- [Work instructions]
The entries below contain a line with "Accept cookie policy" and a line with "Laurynas Kasčiūnas (153, 807)". Quote exactly those two lines and all lines between them.

- [Material provided]
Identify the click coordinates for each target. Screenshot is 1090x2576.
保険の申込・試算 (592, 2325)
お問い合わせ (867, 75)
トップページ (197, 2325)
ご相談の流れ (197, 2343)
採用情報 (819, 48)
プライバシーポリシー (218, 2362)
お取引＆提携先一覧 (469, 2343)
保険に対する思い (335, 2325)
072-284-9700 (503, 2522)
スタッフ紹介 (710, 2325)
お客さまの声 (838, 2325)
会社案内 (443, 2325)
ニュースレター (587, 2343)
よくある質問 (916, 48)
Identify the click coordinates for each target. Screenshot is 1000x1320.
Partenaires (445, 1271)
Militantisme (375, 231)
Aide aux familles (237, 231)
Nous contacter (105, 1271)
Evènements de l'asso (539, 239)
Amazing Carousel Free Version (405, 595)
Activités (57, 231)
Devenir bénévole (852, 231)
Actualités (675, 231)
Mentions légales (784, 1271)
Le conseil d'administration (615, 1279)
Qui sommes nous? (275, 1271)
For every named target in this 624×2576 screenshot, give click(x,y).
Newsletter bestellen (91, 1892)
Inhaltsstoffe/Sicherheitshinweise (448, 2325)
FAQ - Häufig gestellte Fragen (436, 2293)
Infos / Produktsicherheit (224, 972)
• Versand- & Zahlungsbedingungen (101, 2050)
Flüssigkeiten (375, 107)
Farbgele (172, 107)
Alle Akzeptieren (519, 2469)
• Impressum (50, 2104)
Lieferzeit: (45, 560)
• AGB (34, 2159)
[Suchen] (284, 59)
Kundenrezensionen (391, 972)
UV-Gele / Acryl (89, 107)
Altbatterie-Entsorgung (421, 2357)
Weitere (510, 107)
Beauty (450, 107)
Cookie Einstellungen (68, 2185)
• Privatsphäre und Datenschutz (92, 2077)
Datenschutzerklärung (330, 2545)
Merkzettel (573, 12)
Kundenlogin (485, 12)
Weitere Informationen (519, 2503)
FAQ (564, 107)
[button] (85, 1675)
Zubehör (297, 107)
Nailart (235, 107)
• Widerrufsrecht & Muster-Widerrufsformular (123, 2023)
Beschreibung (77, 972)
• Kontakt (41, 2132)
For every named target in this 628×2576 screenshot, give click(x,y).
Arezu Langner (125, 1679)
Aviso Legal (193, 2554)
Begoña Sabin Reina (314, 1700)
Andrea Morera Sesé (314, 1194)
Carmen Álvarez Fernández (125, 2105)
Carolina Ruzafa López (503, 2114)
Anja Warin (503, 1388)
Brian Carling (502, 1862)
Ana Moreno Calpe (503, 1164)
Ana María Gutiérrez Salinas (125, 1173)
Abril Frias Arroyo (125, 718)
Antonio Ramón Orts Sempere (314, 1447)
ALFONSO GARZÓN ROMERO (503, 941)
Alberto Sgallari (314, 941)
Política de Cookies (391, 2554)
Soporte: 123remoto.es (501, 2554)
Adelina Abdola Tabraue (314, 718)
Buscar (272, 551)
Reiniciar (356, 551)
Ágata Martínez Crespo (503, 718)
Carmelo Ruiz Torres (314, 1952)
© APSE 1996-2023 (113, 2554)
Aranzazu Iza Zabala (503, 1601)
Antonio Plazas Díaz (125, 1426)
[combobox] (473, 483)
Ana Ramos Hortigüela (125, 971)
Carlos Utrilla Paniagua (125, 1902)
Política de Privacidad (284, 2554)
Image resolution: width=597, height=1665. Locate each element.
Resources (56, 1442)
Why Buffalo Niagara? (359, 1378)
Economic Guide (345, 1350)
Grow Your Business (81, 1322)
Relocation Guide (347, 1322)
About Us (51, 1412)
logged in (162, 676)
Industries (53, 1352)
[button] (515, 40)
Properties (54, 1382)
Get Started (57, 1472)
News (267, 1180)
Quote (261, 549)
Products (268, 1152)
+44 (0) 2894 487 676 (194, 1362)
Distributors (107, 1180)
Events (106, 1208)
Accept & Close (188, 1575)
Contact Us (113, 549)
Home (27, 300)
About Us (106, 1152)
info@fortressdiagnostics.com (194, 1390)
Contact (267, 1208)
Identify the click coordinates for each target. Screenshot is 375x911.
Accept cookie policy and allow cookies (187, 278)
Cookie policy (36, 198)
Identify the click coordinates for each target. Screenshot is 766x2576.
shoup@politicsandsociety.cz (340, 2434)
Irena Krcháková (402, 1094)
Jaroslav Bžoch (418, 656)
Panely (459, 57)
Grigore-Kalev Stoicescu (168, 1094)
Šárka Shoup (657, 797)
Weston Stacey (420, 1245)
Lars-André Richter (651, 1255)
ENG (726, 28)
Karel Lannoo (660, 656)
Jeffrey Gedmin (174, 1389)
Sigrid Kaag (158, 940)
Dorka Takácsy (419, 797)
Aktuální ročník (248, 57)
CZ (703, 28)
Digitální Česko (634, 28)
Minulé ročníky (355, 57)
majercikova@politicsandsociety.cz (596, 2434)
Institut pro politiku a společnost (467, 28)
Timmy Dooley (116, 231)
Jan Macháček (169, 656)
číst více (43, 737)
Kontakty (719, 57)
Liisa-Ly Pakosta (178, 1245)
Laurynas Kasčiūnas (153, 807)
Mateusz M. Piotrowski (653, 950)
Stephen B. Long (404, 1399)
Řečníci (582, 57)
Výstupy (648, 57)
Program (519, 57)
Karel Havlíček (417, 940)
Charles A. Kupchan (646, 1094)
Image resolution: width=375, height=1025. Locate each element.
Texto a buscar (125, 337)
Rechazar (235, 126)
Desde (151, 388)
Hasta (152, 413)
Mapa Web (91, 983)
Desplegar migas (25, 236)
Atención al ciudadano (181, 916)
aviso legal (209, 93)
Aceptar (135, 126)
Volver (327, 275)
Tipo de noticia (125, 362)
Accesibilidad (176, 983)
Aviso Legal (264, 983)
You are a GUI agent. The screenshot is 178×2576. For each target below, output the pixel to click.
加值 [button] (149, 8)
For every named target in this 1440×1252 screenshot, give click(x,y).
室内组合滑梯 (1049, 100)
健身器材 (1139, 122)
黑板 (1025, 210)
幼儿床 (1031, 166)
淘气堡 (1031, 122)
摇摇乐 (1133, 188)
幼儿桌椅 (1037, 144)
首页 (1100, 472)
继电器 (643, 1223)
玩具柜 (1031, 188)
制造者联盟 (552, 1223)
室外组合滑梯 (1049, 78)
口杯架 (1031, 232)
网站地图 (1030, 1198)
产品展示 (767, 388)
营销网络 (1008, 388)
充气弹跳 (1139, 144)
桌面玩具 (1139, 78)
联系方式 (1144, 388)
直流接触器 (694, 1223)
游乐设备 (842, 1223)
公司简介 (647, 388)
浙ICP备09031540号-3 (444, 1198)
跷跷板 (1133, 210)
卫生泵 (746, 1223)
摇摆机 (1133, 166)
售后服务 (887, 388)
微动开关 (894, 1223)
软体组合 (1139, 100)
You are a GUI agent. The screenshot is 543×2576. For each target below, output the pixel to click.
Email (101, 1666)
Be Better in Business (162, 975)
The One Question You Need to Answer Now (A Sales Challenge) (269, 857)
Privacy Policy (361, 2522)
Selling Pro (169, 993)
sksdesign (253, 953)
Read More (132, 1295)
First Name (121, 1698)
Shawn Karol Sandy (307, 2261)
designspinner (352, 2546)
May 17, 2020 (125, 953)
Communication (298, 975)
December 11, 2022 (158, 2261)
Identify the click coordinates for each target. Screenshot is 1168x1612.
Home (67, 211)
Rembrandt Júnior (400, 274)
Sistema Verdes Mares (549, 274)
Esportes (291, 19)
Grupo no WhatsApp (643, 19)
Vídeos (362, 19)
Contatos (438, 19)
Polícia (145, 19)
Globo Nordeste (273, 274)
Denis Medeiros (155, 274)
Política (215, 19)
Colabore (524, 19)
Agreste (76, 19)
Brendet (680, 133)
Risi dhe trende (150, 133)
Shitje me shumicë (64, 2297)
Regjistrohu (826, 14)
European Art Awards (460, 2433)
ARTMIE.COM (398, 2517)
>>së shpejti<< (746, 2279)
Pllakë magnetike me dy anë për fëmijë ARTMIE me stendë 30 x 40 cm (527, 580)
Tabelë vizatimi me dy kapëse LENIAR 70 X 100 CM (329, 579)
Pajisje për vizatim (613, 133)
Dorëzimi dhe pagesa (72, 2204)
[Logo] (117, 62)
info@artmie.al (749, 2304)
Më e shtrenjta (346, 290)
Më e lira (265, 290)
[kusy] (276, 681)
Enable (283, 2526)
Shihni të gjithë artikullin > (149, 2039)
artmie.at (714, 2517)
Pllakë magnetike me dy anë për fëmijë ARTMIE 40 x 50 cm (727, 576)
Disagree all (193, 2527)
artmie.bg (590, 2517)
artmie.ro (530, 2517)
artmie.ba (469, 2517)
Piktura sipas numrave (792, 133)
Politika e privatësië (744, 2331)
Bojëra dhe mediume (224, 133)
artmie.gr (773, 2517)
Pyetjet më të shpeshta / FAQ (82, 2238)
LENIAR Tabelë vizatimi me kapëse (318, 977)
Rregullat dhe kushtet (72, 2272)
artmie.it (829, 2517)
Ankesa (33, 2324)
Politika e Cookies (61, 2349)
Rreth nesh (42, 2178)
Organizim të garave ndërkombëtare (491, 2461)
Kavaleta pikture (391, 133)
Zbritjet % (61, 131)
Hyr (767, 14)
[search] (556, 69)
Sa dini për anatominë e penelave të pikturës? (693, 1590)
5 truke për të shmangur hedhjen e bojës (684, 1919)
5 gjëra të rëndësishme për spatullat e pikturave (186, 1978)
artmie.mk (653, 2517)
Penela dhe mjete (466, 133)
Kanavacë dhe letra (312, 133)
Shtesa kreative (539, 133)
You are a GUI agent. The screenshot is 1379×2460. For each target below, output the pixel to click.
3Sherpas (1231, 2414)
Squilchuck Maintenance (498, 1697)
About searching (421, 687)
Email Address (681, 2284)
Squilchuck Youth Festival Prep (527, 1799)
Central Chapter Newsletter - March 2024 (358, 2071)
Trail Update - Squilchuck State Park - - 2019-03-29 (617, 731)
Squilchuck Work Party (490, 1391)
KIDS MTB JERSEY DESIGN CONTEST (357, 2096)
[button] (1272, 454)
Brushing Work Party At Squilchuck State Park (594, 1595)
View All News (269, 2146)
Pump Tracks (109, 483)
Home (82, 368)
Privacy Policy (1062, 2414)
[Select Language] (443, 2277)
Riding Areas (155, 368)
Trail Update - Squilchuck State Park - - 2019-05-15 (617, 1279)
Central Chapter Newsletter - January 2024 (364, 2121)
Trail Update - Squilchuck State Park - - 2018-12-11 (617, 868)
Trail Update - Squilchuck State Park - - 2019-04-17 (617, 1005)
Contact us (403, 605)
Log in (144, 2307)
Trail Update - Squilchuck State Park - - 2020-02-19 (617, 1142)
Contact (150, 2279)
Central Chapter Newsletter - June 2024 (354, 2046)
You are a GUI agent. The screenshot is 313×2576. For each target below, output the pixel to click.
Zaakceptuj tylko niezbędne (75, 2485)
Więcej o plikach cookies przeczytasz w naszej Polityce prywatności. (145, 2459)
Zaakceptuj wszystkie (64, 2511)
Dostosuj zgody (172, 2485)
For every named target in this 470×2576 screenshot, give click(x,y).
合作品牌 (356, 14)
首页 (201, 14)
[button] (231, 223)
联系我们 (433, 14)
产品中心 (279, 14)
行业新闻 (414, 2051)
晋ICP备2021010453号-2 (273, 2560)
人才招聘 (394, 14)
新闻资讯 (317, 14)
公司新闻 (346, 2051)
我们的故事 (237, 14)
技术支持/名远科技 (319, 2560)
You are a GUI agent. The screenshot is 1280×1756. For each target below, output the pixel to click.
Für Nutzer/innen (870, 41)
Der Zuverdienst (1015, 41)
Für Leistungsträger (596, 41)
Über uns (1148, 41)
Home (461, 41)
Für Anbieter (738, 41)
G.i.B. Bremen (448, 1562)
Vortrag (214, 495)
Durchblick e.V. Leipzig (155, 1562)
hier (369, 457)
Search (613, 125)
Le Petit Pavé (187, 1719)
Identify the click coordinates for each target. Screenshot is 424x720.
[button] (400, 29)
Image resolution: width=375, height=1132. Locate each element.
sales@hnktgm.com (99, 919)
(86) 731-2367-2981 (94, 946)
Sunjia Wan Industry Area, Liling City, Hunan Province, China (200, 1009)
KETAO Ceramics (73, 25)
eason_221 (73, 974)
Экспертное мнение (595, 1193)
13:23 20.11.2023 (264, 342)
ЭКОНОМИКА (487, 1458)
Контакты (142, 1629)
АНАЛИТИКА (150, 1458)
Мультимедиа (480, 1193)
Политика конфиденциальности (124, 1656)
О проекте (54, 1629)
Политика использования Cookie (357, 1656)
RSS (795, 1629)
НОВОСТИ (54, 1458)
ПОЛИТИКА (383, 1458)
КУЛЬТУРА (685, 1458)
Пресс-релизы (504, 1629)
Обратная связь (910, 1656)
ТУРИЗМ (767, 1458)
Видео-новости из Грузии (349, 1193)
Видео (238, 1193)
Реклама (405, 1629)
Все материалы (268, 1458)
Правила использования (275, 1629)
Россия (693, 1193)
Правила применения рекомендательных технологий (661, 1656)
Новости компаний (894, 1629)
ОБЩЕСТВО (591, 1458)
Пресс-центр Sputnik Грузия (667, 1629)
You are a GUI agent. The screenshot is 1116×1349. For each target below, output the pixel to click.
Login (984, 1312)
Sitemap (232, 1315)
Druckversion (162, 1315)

- [Task answer]
Accept cookie policy and allow cookies (187, 278)
Cookie policy (36, 198)
Identify the click coordinates for each target. Screenshot is 766x2576.
shoup@politicsandsociety.cz (340, 2434)
Irena Krcháková (402, 1094)
Jaroslav Bžoch (418, 656)
Panely (459, 57)
Grigore-Kalev Stoicescu (168, 1094)
Šárka Shoup (657, 797)
Weston Stacey (420, 1245)
Lars-André Richter (651, 1255)
ENG (726, 28)
Karel Lannoo (660, 656)
Jeffrey Gedmin (174, 1389)
Sigrid Kaag (158, 940)
Dorka Takácsy (419, 797)
Aktuální ročník (248, 57)
CZ (703, 28)
Digitální Česko (634, 28)
Minulé ročníky (355, 57)
majercikova@politicsandsociety.cz (596, 2434)
Institut pro politiku a společnost (467, 28)
Timmy Dooley (116, 231)
Jan Macháček (169, 656)
číst více (43, 737)
Kontakty (719, 57)
Liisa-Ly Pakosta (178, 1245)
Laurynas Kasčiūnas (153, 807)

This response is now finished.